By Rory D. Sweeney and Rich Heidorn Jr.
Capacity prices increased sharply in most of PJM for delivery year 2021/22, with prices for the RTO rising to $140/MW-day from $76.53 last year, an increase of 83%.
The ComEd zone increased $7 to $195.55/MW-day, while Eastern MAAC dropped to $165.73 from $187.87 last year (-12%). The PSE&G zone, which cleared as part of EMAAC last year, rose to $204.29.
The ATSI zone, which cleared along with the rest of the RTO last year, separated this year, jumping to $171.33. BGE, which was part of MAAC last year, separated at $200.30. MAAC cleared at $86.04 last year. (See Capacity Prices down in Most of PJM in 1st Year of 100% CP.)
The Base Residual Auction procured 163,627 MW for 2021/22, resulting in a 21.5% reserve margin. That was down from 165,109 MW last year and a reduction of almost 2 percentage points from last year’s 23.3% reserve margin. That was still substantially above PJM’s 15.8% reserve requirement. About 192,450 MW offered into the auction, an increase from 189,918 MW that offered in last year.
The RTO obtained 893 MW of capacity from new generation and 508 MW from uprates to existing or planned generation, a 50% drop from the new capacity acquired in the 2017 auction.
“We did see a decrease in offers from new capacity resources. That certainly was not unexpected given the trends we have seen in the last several years,” Stu Bresler, PJM’s senior vice president for operations and markets, said during a news conference Wednesday.

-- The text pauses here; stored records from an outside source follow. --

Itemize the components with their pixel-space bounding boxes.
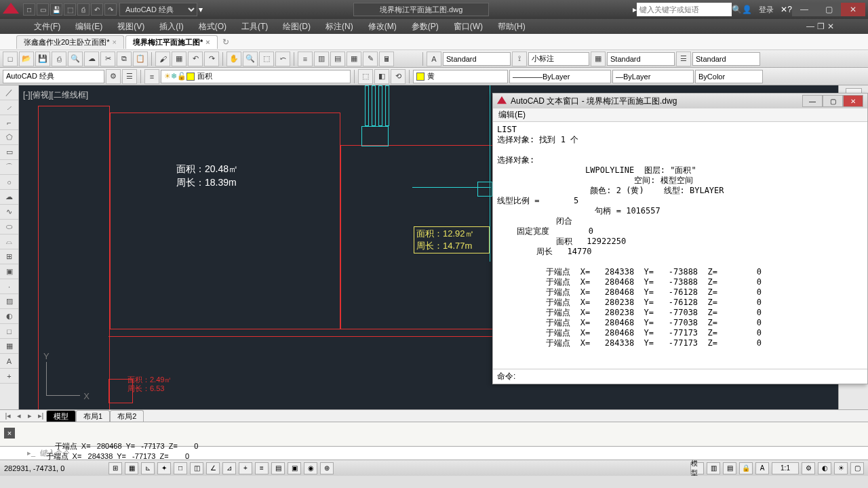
workspace-menu-icon[interactable]: ▾ <box>199 5 203 14</box>
layer-mgr-icon[interactable]: ≡ <box>144 69 159 84</box>
infocenter-icon[interactable]: 🔍 <box>732 5 742 14</box>
copy-icon[interactable]: ⧉ <box>117 52 132 66</box>
ellipse-icon[interactable]: ⬭ <box>0 220 18 235</box>
text-window-body[interactable]: LIST 选择对象: 找到 1 个 选择对象: LWPOLYLINE 图层: "… <box>493 122 867 369</box>
publish-icon[interactable]: ☁ <box>84 52 99 66</box>
tab-next-icon[interactable]: ▸ <box>24 411 35 420</box>
workspace-dropdown[interactable]: AutoCAD 经典 <box>119 3 197 16</box>
gradient-icon[interactable]: ◐ <box>0 309 18 324</box>
cleanscreen-icon[interactable]: ▢ <box>850 462 864 474</box>
block-icon[interactable]: ▦ <box>172 52 186 66</box>
markup-icon[interactable]: ✎ <box>363 52 378 66</box>
ws-switch-icon[interactable]: ⚙ <box>802 462 815 474</box>
tw-close-button[interactable]: ✕ <box>843 95 863 107</box>
color-combo[interactable]: 黄 <box>413 70 508 83</box>
doc-minimize-icon[interactable]: — <box>806 22 814 31</box>
tab-last-icon[interactable]: ▸| <box>35 411 46 420</box>
osnap-icon[interactable]: □ <box>174 462 187 474</box>
lwt-icon[interactable]: ≡ <box>255 462 269 474</box>
model-space-button[interactable]: 模型 <box>690 462 704 474</box>
layer-states-icon[interactable]: ⬚ <box>358 69 373 84</box>
tab-history-icon[interactable]: ↻ <box>219 37 233 47</box>
coordinates[interactable]: 282931, -74731, 0 <box>4 464 106 472</box>
minimize-button[interactable]: — <box>792 3 816 16</box>
qp-icon[interactable]: ▣ <box>288 462 301 474</box>
new-icon[interactable]: □ <box>3 52 18 66</box>
line-icon[interactable]: ／ <box>0 85 18 100</box>
dimstyle-icon[interactable]: ⟟ <box>512 52 527 66</box>
polygon-icon[interactable]: ⬠ <box>0 130 18 145</box>
qat-plot-icon[interactable]: ⎙ <box>77 3 90 16</box>
zoom-rt-icon[interactable]: 🔍 <box>243 52 258 66</box>
doc-tab-1[interactable]: 境界梅江平面施工图*× <box>125 35 218 49</box>
cmd-close-icon[interactable]: × <box>4 428 15 439</box>
arc-icon[interactable]: ⌒ <box>0 160 18 175</box>
toolpalette-icon[interactable]: ▤ <box>330 52 345 66</box>
dimstyle-dropdown[interactable]: 小标注 <box>528 52 589 66</box>
tab-prev-icon[interactable]: ◂ <box>14 411 24 420</box>
ws-settings-icon[interactable]: ⚙ <box>106 69 121 84</box>
menu-view[interactable]: 视图(V) <box>117 21 144 33</box>
hw-accel-icon[interactable]: ◐ <box>818 462 831 474</box>
pline-icon[interactable]: ⌐ <box>0 115 18 130</box>
polar-icon[interactable]: ✦ <box>157 462 171 474</box>
ortho-icon[interactable]: ⊾ <box>141 462 155 474</box>
text-window[interactable]: AutoCAD 文本窗口 - 境界梅江平面施工图.dwg — ▢ ✕ 编辑(E)… <box>492 93 868 384</box>
insert-icon[interactable]: ⊞ <box>0 249 18 264</box>
ducs-icon[interactable]: ⊿ <box>222 462 236 474</box>
tw-minimize-button[interactable]: — <box>802 95 823 107</box>
matchprop-icon[interactable]: 🖌 <box>155 52 170 66</box>
help-icon[interactable]: ? <box>787 5 792 14</box>
rectangle-icon[interactable]: ▭ <box>0 145 18 160</box>
snap-icon[interactable]: ⊞ <box>108 462 122 474</box>
menu-format[interactable]: 格式(O) <box>199 21 226 33</box>
help-search-input[interactable] <box>637 3 732 16</box>
annovis-icon[interactable]: A <box>755 462 769 474</box>
redo-icon[interactable]: ↷ <box>204 52 219 66</box>
tab-layout2[interactable]: 布局2 <box>110 410 144 422</box>
dyn-icon[interactable]: + <box>239 462 252 474</box>
qat-new-icon[interactable]: □ <box>23 3 35 16</box>
qat-save-icon[interactable]: 💾 <box>50 3 62 16</box>
mtext-icon[interactable]: A <box>0 354 18 369</box>
qcalc-icon[interactable]: 🖩 <box>379 52 394 66</box>
dcenter-icon[interactable]: ▥ <box>314 52 329 66</box>
linetype-combo[interactable]: ———— ByLayer <box>509 70 611 83</box>
block-icon[interactable]: ▣ <box>0 264 18 279</box>
qat-open-icon[interactable]: ▭ <box>37 3 49 16</box>
doc-close-icon[interactable]: ✕ <box>827 22 834 31</box>
menu-dimension[interactable]: 标注(N) <box>326 21 353 33</box>
menu-parametric[interactable]: 参数(P) <box>412 21 439 33</box>
exchange-icon[interactable]: ✕ <box>781 5 787 14</box>
tablestyle-dropdown[interactable]: Standard <box>607 52 675 66</box>
sc-icon[interactable]: ◉ <box>304 462 317 474</box>
table-icon[interactable]: ▦ <box>0 339 18 354</box>
maximize-button[interactable]: ▢ <box>816 3 841 16</box>
menu-insert[interactable]: 插入(I) <box>159 21 183 33</box>
plotstyle-combo[interactable]: ByColor <box>695 70 763 83</box>
circle-icon[interactable]: ○ <box>0 175 18 190</box>
xline-icon[interactable]: ⟋ <box>0 100 18 115</box>
mlstyle-dropdown[interactable]: Standard <box>692 52 760 66</box>
spline-icon[interactable]: ∿ <box>0 205 18 220</box>
tablestyle-icon[interactable]: ▦ <box>591 52 606 66</box>
menu-help[interactable]: 帮助(H) <box>498 21 526 33</box>
annoscale-icon[interactable]: 🔒 <box>739 462 753 474</box>
qat-redo-icon[interactable]: ↷ <box>104 3 117 16</box>
zoom-prev-icon[interactable]: ⤺ <box>275 52 290 66</box>
login-link[interactable]: 登录 <box>759 5 774 15</box>
layer-combo[interactable]: ☀ ❄ 🔓 面积 <box>161 70 351 83</box>
grid-icon[interactable]: ▦ <box>125 462 138 474</box>
textstyle-icon[interactable]: A <box>427 52 441 66</box>
doc-tab-0[interactable]: 张鑫鑫作业20主卧立面图*× <box>16 35 124 49</box>
am-icon[interactable]: ⊕ <box>320 462 334 474</box>
textstyle-dropdown[interactable]: Standard <box>443 52 511 66</box>
pan-icon[interactable]: ✋ <box>226 52 241 66</box>
lineweight-combo[interactable]: — ByLayer <box>612 70 694 83</box>
cut-icon[interactable]: ✂ <box>100 52 115 66</box>
plot-icon[interactable]: ⎙ <box>52 52 66 66</box>
menu-modify[interactable]: 修改(M) <box>368 21 397 33</box>
app-logo-icon[interactable] <box>3 3 19 16</box>
mlstyle-icon[interactable]: ☰ <box>676 52 691 66</box>
menu-window[interactable]: 窗口(W) <box>454 21 483 33</box>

PJM said the higher prices in most locations reflected continued low energy market prices, which causes generators to make higher capacity offers; an increase in the net cost of new entry, reflecting depressed energy revenues; and a drop in cleared capacity and the number of new generators. Partially offsetting those factors was a lower reliability requirement reflecting lower demand forecasts.
The auction, the second under 100% Capacity Performance, also saw increases in cleared demand response, energy efficiency and renewable resources.
DR cleared 11,126 MW, up 3,305 MW, while EE cleared 2,832 MW, a jump of 1,100 MW.
Wind cleared 1,417 MW, an increase of 529 MW. Solar cleared 570 MW, more than quadrupling from 125 MW last year.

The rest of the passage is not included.